--- DATA EXTRACT ---
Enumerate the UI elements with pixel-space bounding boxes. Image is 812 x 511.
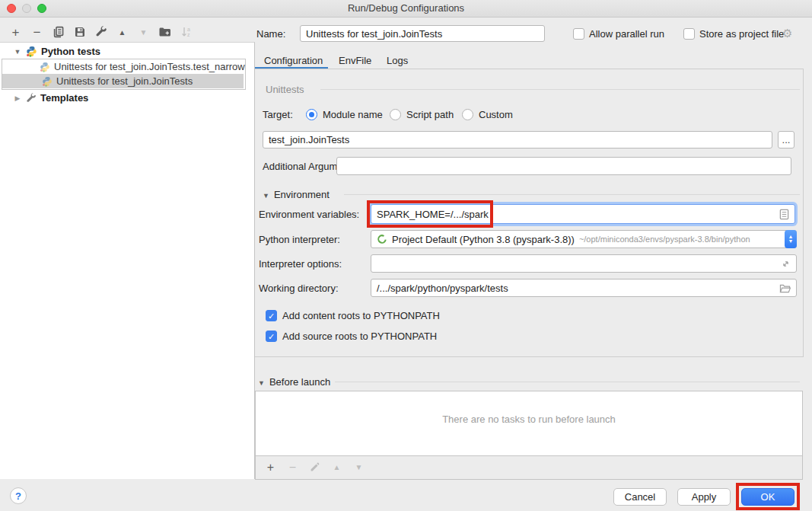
collapse-triangle-icon[interactable]: ▼ xyxy=(258,379,265,387)
python-interpreter-path: ~/opt/miniconda3/envs/pyspark-3.8/bin/py… xyxy=(579,235,750,244)
stepper-down-icon: ▼ xyxy=(788,239,794,244)
add-task-icon[interactable]: + xyxy=(264,461,277,474)
allow-parallel-run-checkbox[interactable] xyxy=(573,28,584,40)
browse-folder-icon[interactable] xyxy=(779,283,791,293)
tree-item-templates[interactable]: ▶ Templates xyxy=(0,91,254,105)
tab-logs[interactable]: Logs xyxy=(387,53,408,69)
title-bar: Run/Debug Configurations xyxy=(0,0,812,18)
target-module-name-radio[interactable] xyxy=(306,109,317,120)
annotation-red-box-env-vars xyxy=(367,200,493,228)
python-interpreter-select[interactable]: Project Default (Python 3.8 (pyspark-3.8… xyxy=(371,230,797,248)
copy-configuration-icon[interactable] xyxy=(52,26,65,39)
tree-item-label: Unittests for test_join.JoinTests.test_n… xyxy=(54,61,245,72)
target-module-name-label: Module name xyxy=(323,109,383,120)
content-roots-checkbox[interactable]: ✓ xyxy=(266,310,277,321)
target-script-path-label: Script path xyxy=(406,109,454,120)
move-task-up-icon: ▲ xyxy=(330,461,343,474)
tab-content-bottom-divider xyxy=(255,356,804,357)
tab-configuration[interactable]: Configuration xyxy=(264,53,323,69)
run-debug-configurations-dialog: Run/Debug Configurations + − ▲ ▼ az ▼ xyxy=(0,0,812,511)
environment-section-title: Environment xyxy=(274,189,330,200)
allow-parallel-run-label: Allow parallel run xyxy=(589,28,664,40)
working-directory-input[interactable]: /.../spark/python/pyspark/tests xyxy=(371,279,797,297)
target-script-path-radio[interactable] xyxy=(390,109,401,120)
cancel-button[interactable]: Cancel xyxy=(613,488,667,506)
working-directory-value: /.../spark/python/pyspark/tests xyxy=(377,283,508,294)
tab-envfile[interactable]: EnvFile xyxy=(339,53,371,69)
help-button[interactable]: ? xyxy=(10,487,27,504)
remove-configuration-icon[interactable]: − xyxy=(30,26,43,39)
unittests-group-title: Unittests xyxy=(266,84,304,95)
python-interpreter-label: Python interpreter: xyxy=(259,234,340,245)
tree-item-unittest-selected[interactable]: Unittests for test_join.JoinTests xyxy=(2,74,244,88)
python-test-icon xyxy=(42,76,53,87)
window-title: Run/Debug Configurations xyxy=(0,0,812,17)
before-launch-section-header[interactable]: ▼Before launch xyxy=(258,376,330,388)
environment-section-rule xyxy=(344,194,800,195)
name-label: Name: xyxy=(256,28,285,40)
store-as-project-file-checkbox[interactable] xyxy=(683,28,695,40)
tree-item-unittest-narrow[interactable]: Unittests for test_join.JoinTests.test_n… xyxy=(0,59,254,74)
module-name-input[interactable]: test_join.JoinTests xyxy=(263,131,772,149)
unittests-group-rule xyxy=(320,89,800,90)
environment-variables-label: Environment variables: xyxy=(259,209,359,220)
annotation-red-box-ok xyxy=(736,483,800,510)
working-directory-label: Working directory: xyxy=(259,283,339,294)
conda-environment-icon xyxy=(377,234,387,244)
collapse-triangle-icon[interactable]: ▼ xyxy=(14,48,21,56)
apply-button[interactable]: Apply xyxy=(677,488,731,506)
additional-arguments-input[interactable] xyxy=(336,157,791,175)
target-custom-label: Custom xyxy=(479,109,513,120)
expand-field-icon[interactable] xyxy=(781,259,791,269)
browse-module-button[interactable]: ... xyxy=(778,131,794,149)
python-tests-icon xyxy=(26,46,37,57)
new-folder-icon[interactable] xyxy=(158,26,171,39)
sort-alphabetically-icon: az xyxy=(180,26,193,39)
name-input[interactable]: Unittests for test_join.JoinTests xyxy=(300,25,545,42)
interpreter-dropdown-stepper[interactable]: ▲ ▼ xyxy=(785,230,797,248)
before-launch-title: Before launch xyxy=(269,376,330,388)
tree-item-python-tests[interactable]: ▼ Python tests xyxy=(0,44,254,59)
before-launch-rule xyxy=(335,382,800,382)
tabs-divider xyxy=(255,69,804,69)
content-pane-right-border xyxy=(803,69,804,356)
interpreter-options-input[interactable] xyxy=(371,254,797,273)
edit-templates-wrench-icon[interactable] xyxy=(94,26,107,39)
tree-item-label: Unittests for test_join.JoinTests xyxy=(56,75,193,87)
configurations-toolbar: + − ▲ ▼ az xyxy=(9,24,193,40)
target-custom-radio[interactable] xyxy=(462,109,473,120)
svg-text:a: a xyxy=(187,27,190,32)
environment-section-header[interactable]: ▼Environment xyxy=(263,189,330,200)
tree-item-label: Python tests xyxy=(41,46,100,57)
expand-triangle-icon[interactable]: ▶ xyxy=(14,94,21,102)
before-launch-toolbar: + − ▲ ▼ xyxy=(255,455,803,480)
edit-task-pencil-icon xyxy=(308,461,321,474)
gear-icon[interactable]: ⚙ xyxy=(782,27,792,39)
source-roots-label: Add source roots to PYTHONPATH xyxy=(282,331,437,342)
edit-variables-list-icon[interactable] xyxy=(779,209,789,220)
add-configuration-icon[interactable]: + xyxy=(9,26,22,39)
collapse-triangle-icon[interactable]: ▼ xyxy=(263,192,269,200)
python-test-icon xyxy=(40,62,50,72)
interpreter-options-label: Interpreter options: xyxy=(259,258,342,270)
before-launch-empty-message: There are no tasks to run before launch xyxy=(255,414,803,425)
target-label: Target: xyxy=(263,109,293,120)
templates-wrench-icon xyxy=(26,93,37,104)
move-up-icon[interactable]: ▲ xyxy=(116,26,129,39)
remove-task-icon: − xyxy=(286,461,299,474)
store-as-project-file-label: Store as project file xyxy=(699,28,784,40)
save-configuration-icon[interactable] xyxy=(73,26,86,39)
content-roots-label: Add content roots to PYTHONPATH xyxy=(282,310,440,321)
move-task-down-icon: ▼ xyxy=(352,461,365,474)
tree-item-label: Templates xyxy=(40,92,88,104)
move-down-icon: ▼ xyxy=(137,26,150,39)
svg-text:z: z xyxy=(187,32,190,37)
configurations-tree: ▼ Python tests Unittests for test_join.J… xyxy=(0,42,255,479)
source-roots-checkbox[interactable]: ✓ xyxy=(266,331,277,342)
python-interpreter-value: Project Default (Python 3.8 (pyspark-3.8… xyxy=(392,234,575,245)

--- EXERCISE OBJECTIVE ---
Give all of the material again, exactly, apart from the pictures.

--- TASK RESPONSE ---
Enumerate the UI elements with pixel-space bounding boxes. Image is 812 x 511.
collapse-triangle-icon[interactable]: ▼ xyxy=(258,379,265,387)
python-interpreter-path: ~/opt/miniconda3/envs/pyspark-3.8/bin/py… xyxy=(579,235,750,244)
stepper-down-icon: ▼ xyxy=(788,239,794,244)
add-task-icon[interactable]: + xyxy=(264,461,277,474)
allow-parallel-run-checkbox[interactable] xyxy=(573,28,584,40)
browse-folder-icon[interactable] xyxy=(779,283,791,293)
tree-item-templates[interactable]: ▶ Templates xyxy=(0,91,254,105)
tab-logs[interactable]: Logs xyxy=(387,53,408,69)
title-bar: Run/Debug Configurations xyxy=(0,0,812,18)
target-module-name-radio[interactable] xyxy=(306,109,317,120)
annotation-red-box-env-vars xyxy=(367,200,493,228)
python-interpreter-select[interactable]: Project Default (Python 3.8 (pyspark-3.8… xyxy=(371,230,797,248)
copy-configuration-icon[interactable] xyxy=(52,26,65,39)
tree-item-label: Unittests for test_join.JoinTests.test_n… xyxy=(54,61,245,72)
target-module-name-label: Module name xyxy=(323,109,383,120)
content-roots-checkbox[interactable]: ✓ xyxy=(266,310,277,321)
target-script-path-label: Script path xyxy=(406,109,454,120)
move-task-up-icon: ▲ xyxy=(330,461,343,474)
tab-content-bottom-divider xyxy=(255,356,804,357)
tab-configuration[interactable]: Configuration xyxy=(264,53,323,69)
run-debug-configurations-dialog: Run/Debug Configurations + − ▲ ▼ az ▼ xyxy=(0,0,812,511)
environment-section-title: Environment xyxy=(274,189,330,200)
allow-parallel-run-label: Allow parallel run xyxy=(589,28,664,40)
working-directory-input[interactable]: /.../spark/python/pyspark/tests xyxy=(371,279,797,297)
target-script-path-radio[interactable] xyxy=(390,109,401,120)
cancel-button[interactable]: Cancel xyxy=(613,488,667,506)
working-directory-value: /.../spark/python/pyspark/tests xyxy=(377,283,508,294)
tab-envfile[interactable]: EnvFile xyxy=(339,53,371,69)
help-button[interactable]: ? xyxy=(10,487,27,504)
remove-configuration-icon[interactable]: − xyxy=(30,26,43,39)
unittests-group-title: Unittests xyxy=(266,84,304,95)
python-interpreter-label: Python interpreter: xyxy=(259,234,340,245)
tree-item-unittest-selected[interactable]: Unittests for test_join.JoinTests xyxy=(2,74,244,88)
python-test-icon xyxy=(42,76,53,87)
window-title: Run/Debug Configurations xyxy=(0,0,812,17)
before-launch-section-header[interactable]: ▼Before launch xyxy=(258,376,330,388)
environment-section-rule xyxy=(344,194,800,195)
name-label: Name: xyxy=(256,28,285,40)
store-as-project-file-checkbox[interactable] xyxy=(683,28,695,40)
tree-item-unittest-narrow[interactable]: Unittests for test_join.JoinTests.test_n… xyxy=(0,59,254,74)
module-name-input[interactable]: test_join.JoinTests xyxy=(263,131,772,149)
unittests-group-rule xyxy=(320,89,800,90)
environment-variables-label: Environment variables: xyxy=(259,209,359,220)
annotation-red-box-ok xyxy=(736,483,800,510)
working-directory-label: Working directory: xyxy=(259,283,339,294)
conda-environment-icon xyxy=(377,234,387,244)
collapse-triangle-icon[interactable]: ▼ xyxy=(14,48,21,56)
apply-button[interactable]: Apply xyxy=(677,488,731,506)
additional-arguments-input[interactable] xyxy=(336,157,791,175)
target-custom-label: Custom xyxy=(479,109,513,120)
expand-field-icon[interactable] xyxy=(781,259,791,269)
browse-module-button[interactable]: ... xyxy=(778,131,794,149)
python-tests-icon xyxy=(26,46,37,57)
new-folder-icon[interactable] xyxy=(158,26,171,39)
sort-alphabetically-icon: az xyxy=(180,26,193,39)
name-input[interactable]: Unittests for test_join.JoinTests xyxy=(300,25,545,42)
interpreter-dropdown-stepper[interactable]: ▲ ▼ xyxy=(785,230,797,248)
before-launch-title: Before launch xyxy=(269,376,330,388)
tree-item-python-tests[interactable]: ▼ Python tests xyxy=(0,44,254,59)
before-launch-rule xyxy=(335,382,800,382)
tabs-divider xyxy=(255,69,804,69)
content-pane-right-border xyxy=(803,69,804,356)
interpreter-options-input[interactable] xyxy=(371,254,797,273)
edit-templates-wrench-icon[interactable] xyxy=(94,26,107,39)
tree-item-label: Unittests for test_join.JoinTests xyxy=(56,75,193,87)
configurations-toolbar: + − ▲ ▼ az xyxy=(9,24,193,40)
target-custom-radio[interactable] xyxy=(462,109,473,120)
svg-text:a: a xyxy=(187,27,190,32)
environment-section-header[interactable]: ▼Environment xyxy=(263,189,330,200)
tree-item-label: Python tests xyxy=(41,46,100,57)
expand-triangle-icon[interactable]: ▶ xyxy=(14,94,21,102)
before-launch-toolbar: + − ▲ ▼ xyxy=(255,455,803,480)
edit-task-pencil-icon xyxy=(308,461,321,474)
gear-icon[interactable]: ⚙ xyxy=(782,27,792,39)
source-roots-label: Add source roots to PYTHONPATH xyxy=(282,331,437,342)
edit-variables-list-icon[interactable] xyxy=(779,209,789,220)
add-configuration-icon[interactable]: + xyxy=(9,26,22,39)
collapse-triangle-icon[interactable]: ▼ xyxy=(263,192,269,200)
python-test-icon xyxy=(40,62,50,72)
interpreter-options-label: Interpreter options: xyxy=(259,258,342,270)
before-launch-empty-message: There are no tasks to run before launch xyxy=(255,414,803,425)
target-label: Target: xyxy=(263,109,293,120)
templates-wrench-icon xyxy=(26,93,37,104)
move-up-icon[interactable]: ▲ xyxy=(116,26,129,39)
remove-task-icon: − xyxy=(286,461,299,474)
store-as-project-file-label: Store as project file xyxy=(699,28,784,40)
save-configuration-icon[interactable] xyxy=(73,26,86,39)
content-roots-label: Add content roots to PYTHONPATH xyxy=(282,310,440,321)
move-task-down-icon: ▼ xyxy=(352,461,365,474)
tree-item-label: Templates xyxy=(40,92,88,104)
move-down-icon: ▼ xyxy=(137,26,150,39)
svg-text:z: z xyxy=(187,32,190,37)
configurations-tree: ▼ Python tests Unittests for test_join.J… xyxy=(0,42,255,479)
source-roots-checkbox[interactable]: ✓ xyxy=(266,331,277,342)
python-interpreter-value: Project Default (Python 3.8 (pyspark-3.8… xyxy=(392,234,575,245)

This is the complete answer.